WORK REQUEST:
Each record should be copied exactly, and none of them omitted.

EXCERPTED RECORDS:
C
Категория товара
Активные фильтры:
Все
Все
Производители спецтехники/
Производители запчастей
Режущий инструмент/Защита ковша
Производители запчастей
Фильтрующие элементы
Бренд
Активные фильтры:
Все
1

EXERCISE OUTPUT:
C
Категория товара
Активные фильтры:
Все
Все
Производители спецтехники/
Производители запчастей
Режущий инструмент/Защита ковша
Производители запчастей
Фильтрующие элементы
Бренд
Активные фильтры:
Все
1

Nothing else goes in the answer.